B. Epistemologi (Bagaimana)
Sedemikian luas dan jauh, dunia pendidikan dianggap sebagai proses penyerahan kebudayaan pada
umumnya, khususnya ilmu pengetahuan. Timbul pertanyaan, apakah sesungguhnya ilmu itu, dari
mana sumber ilmu itu, bagaimana proses terjadinya dan sebagainya. Persoalan ini secara mendalam
dibahas oleh epistemology. Epistemologi ialah suatu cabang filsafat yang membahas sumber, proses,
syarat, batas, validitas, dan hakekat pengetahuan.
Dalam sebuah analisa mengenai filsafat, ilmu dan filsafat pendidikan dalam bukunya yang berjudul:
Introduction to Philosophy of Education, Stella Van Petten Henderson (1964) mengemukakan,
bahwa filsafat selalu berusaha untuk memahami segala sesuatu yang timbul dalam spectrum
pengalaman manusia, dan berusaha untuk memperoleh pandangan yang luas (kompprehensif)
mengenai alam, dan mampu memberikan penerangan yang universal mengenai hakekat benda-
benda (segala sesuiatu).
Pandangan epistemology tentang pendidikan akan membahas banyak persoalan-persoalan
pendidikan, seperti kurikulum, teori belajar, strategi pembelajaran, bahan atau sarana-prasarana
yang mengantarkan terjadinya proses pendidikan, dan cara menentukan hasil pendidikan.
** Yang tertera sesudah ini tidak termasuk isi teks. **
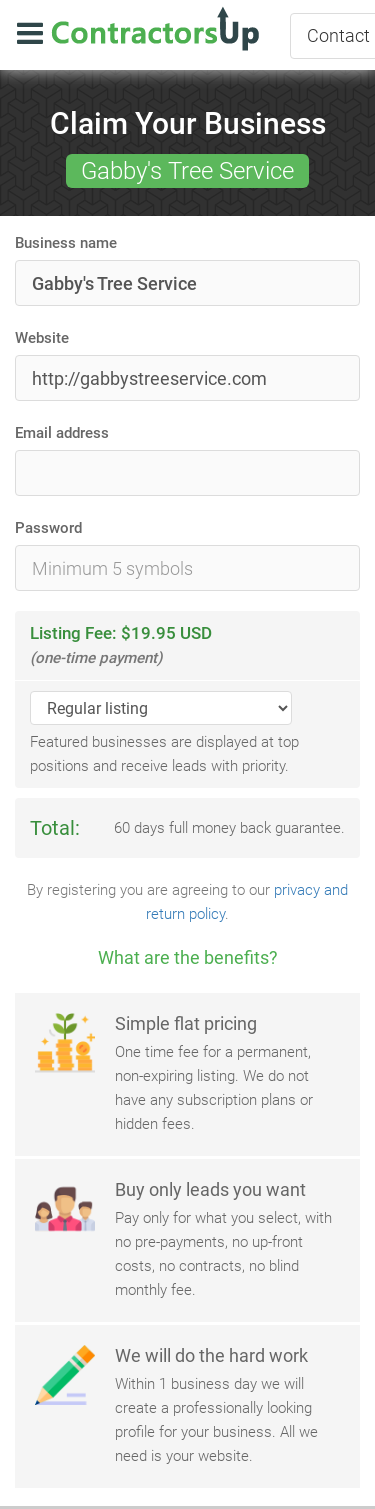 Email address (62, 433)
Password (48, 528)
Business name (66, 243)
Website (42, 338)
Berdasarkan pandangan tersebut diperlukan prisip tertentu apakah dianggap baik atau tidak isi dari
pengetahuan tersebut, maka epistemology memerlukan pandanghan aksiologi. Aksiologi (axiology),
suatu bidang yang menyelidiki nilai-nilai (value). Brameld (1955) membedakan tiga bagian, yaitu:
1. Moral conduct, tidak moral; bidang ini melahirkan disiplin khusus yakni etika.
2. Esthetic expression, ekspresi keindahan, yang melahirkan estetika.
3. Socio-political life, kehidupan sosio-politik; bidang ini melahirkan filsafat sosio-politik.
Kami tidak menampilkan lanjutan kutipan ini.